*ACTIVITY:* In the entries below, count every line that has the string "verso", and answer with that count alone.

Stored records:
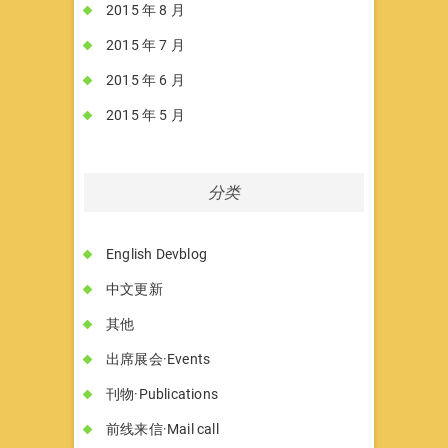
2015 年 8 月
2015 年 7 月
2015 年 6 月
2015 年 5 月
分类
English Devblog
中文更新
其他
出席展会·Events
刊物·Publications
前线来信·Mail call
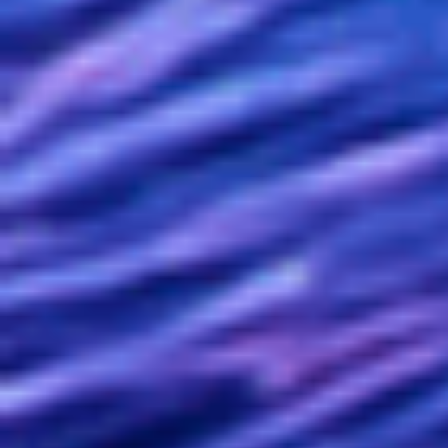
RÉACCORDEZ VOTRE CORPS
ET VOTRE ESPRIT
Découvrez l’harmonie parfaite grâce aux dernières
avancées scientifiques dans l’impact des sons et des
vibrations sur le vivant.
"TEL UN PIANO, L’ÊTRE HUMAIN A BESOIN DE SE RÉACCORDER
POUR SONNER JUSTE ET ACCÉDER À UN BONHEUR DURABLE"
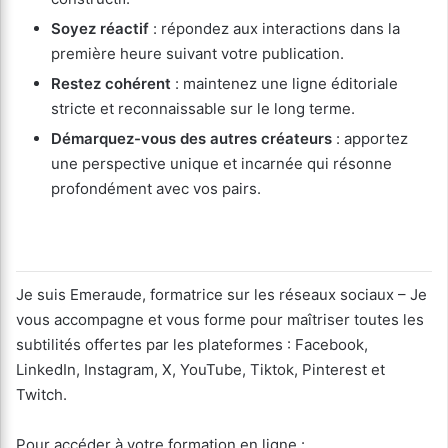
Soyez réactif
: répondez aux interactions dans la
première heure suivant votre publication.
Restez cohérent
: maintenez une ligne éditoriale
stricte et reconnaissable sur le long terme.
Démarquez-vous des autres créateurs
: apportez
une perspective unique et incarnée qui résonne
profondément avec vos pairs.
Je suis Emeraude, formatrice sur les réseaux sociaux – Je
vous accompagne et vous forme pour maîtriser toutes les
subtilités offertes par les plateformes : Facebook,
LinkedIn, Instagram, X, YouTube, Tiktok, Pinterest et
Twitch.
Pour accéder à votre formation en ligne :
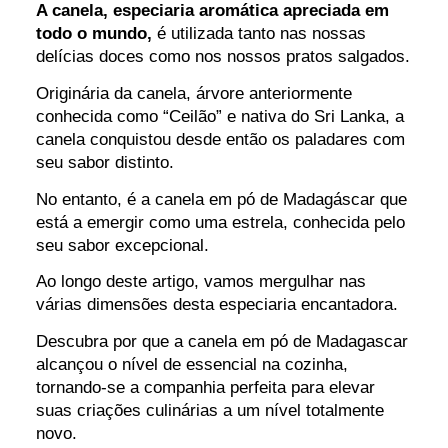
A canela, especiaria aromática apreciada em
todo o mundo,
é utilizada tanto nas nossas
delícias doces como nos nossos pratos salgados.
Originária da canela, árvore anteriormente
conhecida como “Ceilão” e nativa do Sri Lanka, a
canela conquistou desde então os paladares com
seu sabor distinto.
No entanto, é a canela em pó de Madagáscar que
está a emergir como uma estrela, conhecida pelo
seu sabor excepcional.
Ao longo deste artigo, vamos mergulhar nas
várias dimensões desta especiaria encantadora.
Descubra por que a canela em pó de Madagascar
alcançou o nível de essencial na cozinha,
tornando-se a companhia perfeita para elevar
suas criações culinárias a um nível totalmente
novo.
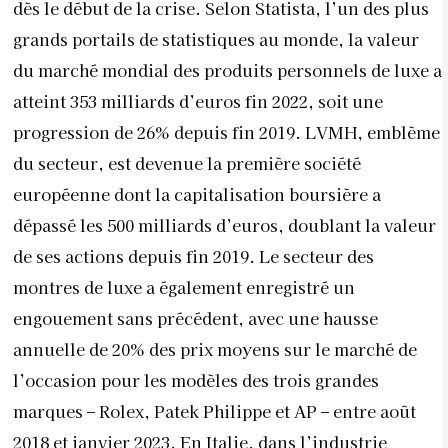
dès le début de la crise. Selon Statista, l’un des plus
grands portails de statistiques au monde, la valeur
du marché mondial des produits personnels de luxe a
atteint 353 milliards d’euros fin 2022, soit une
progression de 26% depuis fin 2019. LVMH, emblème
du secteur, est devenue la première société
européenne dont la capitalisation boursière a
dépassé les 500 milliards d’euros, doublant la valeur
de ses actions depuis fin 2019. Le secteur des
montres de luxe a également enregistré un
engouement sans précédent, avec une hausse
annuelle de 20% des prix moyens sur le marché de
l’occasion pour les modèles des trois grandes
marques – Rolex, Patek Philippe et AP – entre août
2018 et janvier 2023. En Italie, dans l’industrie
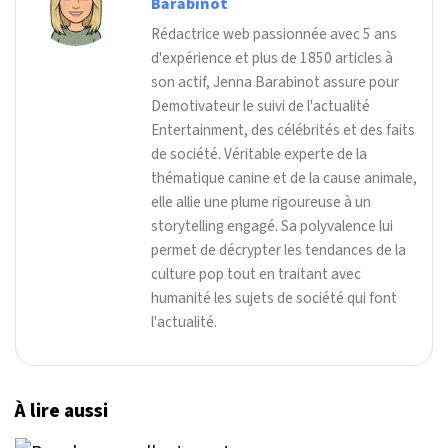
Barabinot
Rédactrice web passionnée avec 5 ans
d'expérience et plus de 1850 articles à
son actif, Jenna Barabinot assure pour
Demotivateur le suivi de l'actualité
Entertainment, des célébrités et des faits
de société. Véritable experte de la
thématique canine et de la cause animale,
elle allie une plume rigoureuse à un
storytelling engagé. Sa polyvalence lui
permet de décrypter les tendances de la
culture pop tout en traitant avec
humanité les sujets de société qui font
l'actualité.
À lire aussi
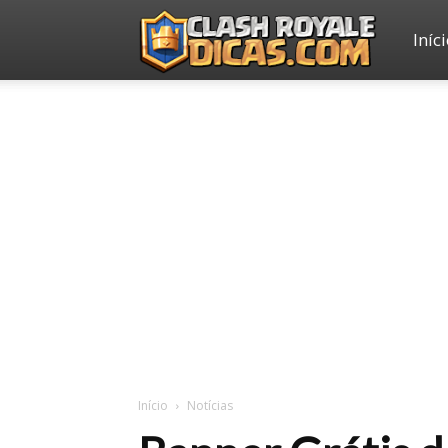
Iníc
Clash
Royale
Dicas
Início
Notícias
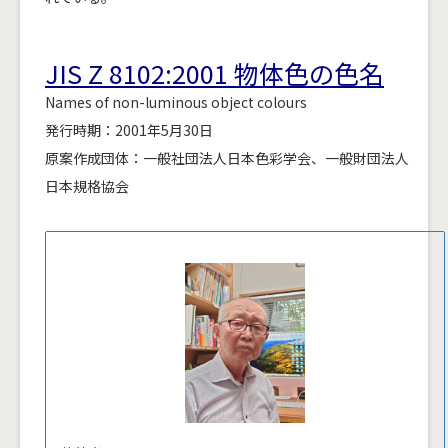
JIS Z 8102:2001 物体色の色名
Names of non-luminous object colours
発行時期：2001年5月30日
原案作成団体：一般社団法人日本色彩学会、一般財団法人
日本規格協会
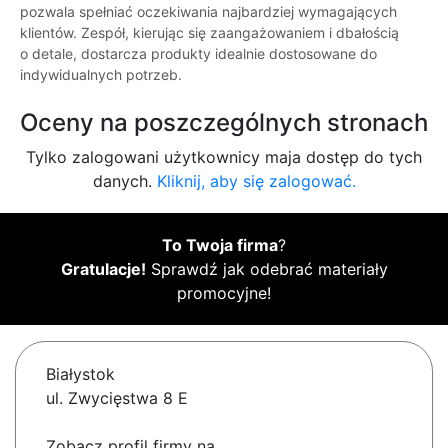
pozwala spełniać oczekiwania najbardziej wymagających
klientów. Zespół, kierując się zaangażowaniem i dbałością
o detale, dostarcza produkty idealnie dostosowane do
indywidualnych potrzeb.
Oceny na poszczególnych stronach
Tylko zalogowani użytkownicy maja dostęp do tych
danych.
Kliknij, aby się zalogować.
To Twoja firma
?
Gratulacje!
Sprawdź jak odebrać materiały
promocyjne!
Białystok
ul. Zwycięstwa 8 E
Zobacz profil firmy na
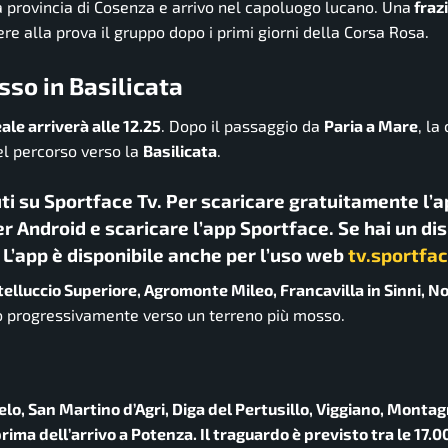
a provincia di Cosenza e arrivo nel capoluogo lucano. Una
fraz
ere alla prova il gruppo dopo i primi giorni della Corsa Rosa.
sso in Basilicata
eale arriverà alle 12.25
. Dopo il passaggio da
Paria a Mare
, la
el percorso verso la
Basilicata
.
uti su Sportface Tv. Per scaricare gratuitamente l’a
r Android e scaricare l’app Sportface. Se hai un di
. L’app è disponibile anche per l’uso web
tv.sportfac
telluccio Superiore, Agromonte Mileo, Francavilla in Sinni, No
o progressivamente verso un terreno più mosso.
o, San Martino d’Agri, Diga del Pertusillo, Viggiano, Monta
rima dell’arrivo a Potenza. Il traguardo è previsto tra le 17.00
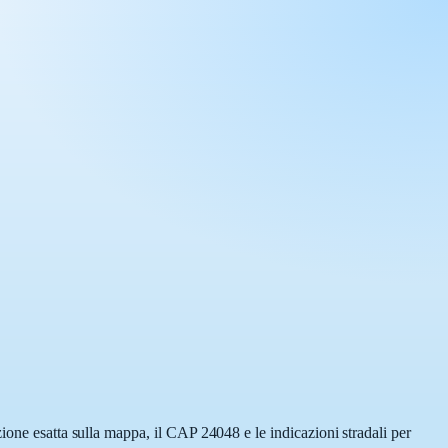
ione esatta sulla mappa, il CAP 24048 e le indicazioni stradali per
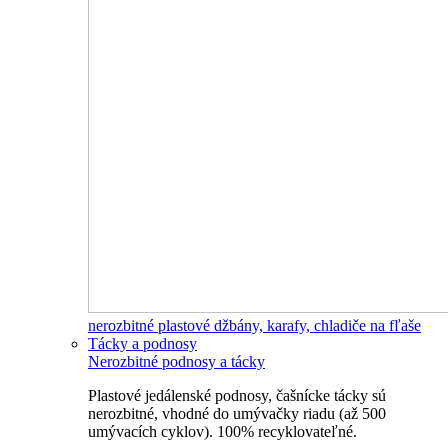
nerozbitné plastové džbány, karafy, chladiče na fľaše
Tácky a podnosy
Nerozbitné podnosy a tácky
Plastové jedálenské podnosy, čašnícke tácky sú
nerozbitné, vhodné do umývačky riadu (až 500
umývacích cyklov). 100% recyklovateľné.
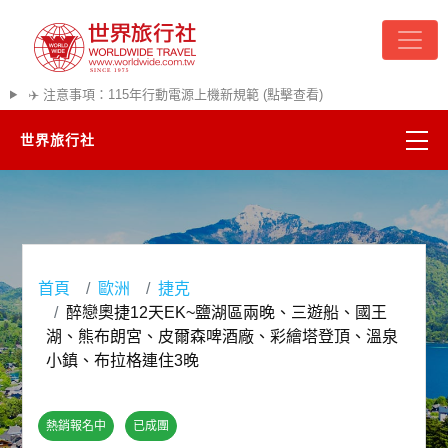
✈️ 注意事項：115年行動電源上機新規範 (點擊查看)
世界旅行社
精彩越南
熱門韓國
首頁
歐洲
捷克
超夯日本
醉戀奧捷12天EK~鹽湖區兩晚、三遊船、國王
湖、熊布朗宮、皮爾森啤酒廠、彩繪塔登頂、溫泉
悠遊美加
小鎮、布拉格連住3晚
遊輪河輪
熱銷報名中
已成團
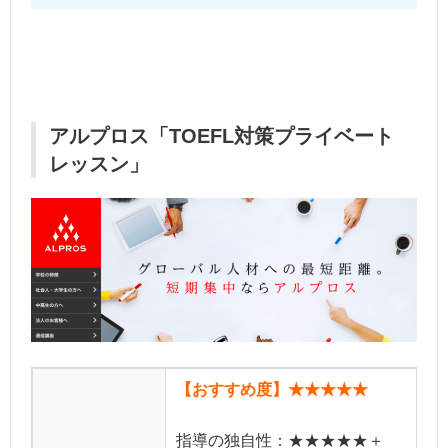
アルプロス「TOEFL対策プライベート
レッスン」
【おすすめ度】★★★★★
指導の独自性：★★★★★＋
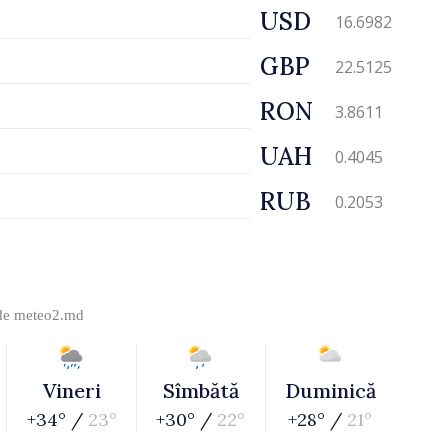
USD
16.6982
GBP
22.5125
RON
3.8611
UAH
0.4045
RUB
0.2053
 de
meteo2.md
Vineri
Sîmbătă
Duminică
+34° /
23°
+30° /
22°
+28° /
21°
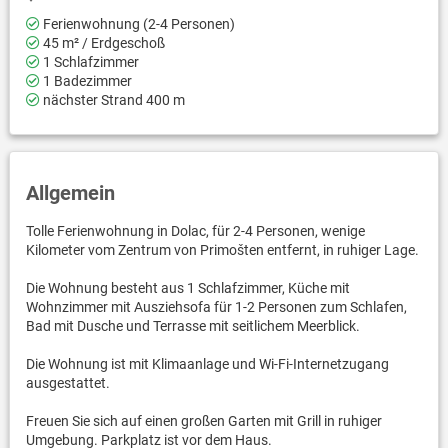
Ferienwohnung (2-4 Personen)
45 m² / Erdgeschoß
1 Schlafzimmer
1 Badezimmer
nächster Strand 400 m
Allgemein
Tolle Ferienwohnung in Dolac, für 2-4 Personen, wenige
Kilometer vom Zentrum von Primošten entfernt, in ruhiger Lage.
Die Wohnung besteht aus 1 Schlafzimmer, Küche mit
Wohnzimmer mit Ausziehsofa für 1-2 Personen zum Schlafen,
Bad mit Dusche und Terrasse mit seitlichem Meerblick.
Die Wohnung ist mit Klimaanlage und Wi-Fi-Internetzugang
ausgestattet.
Freuen Sie sich auf einen großen Garten mit Grill in ruhiger
Umgebung. Parkplatz ist vor dem Haus.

*ANSWER TO THE PROBLEM:* 2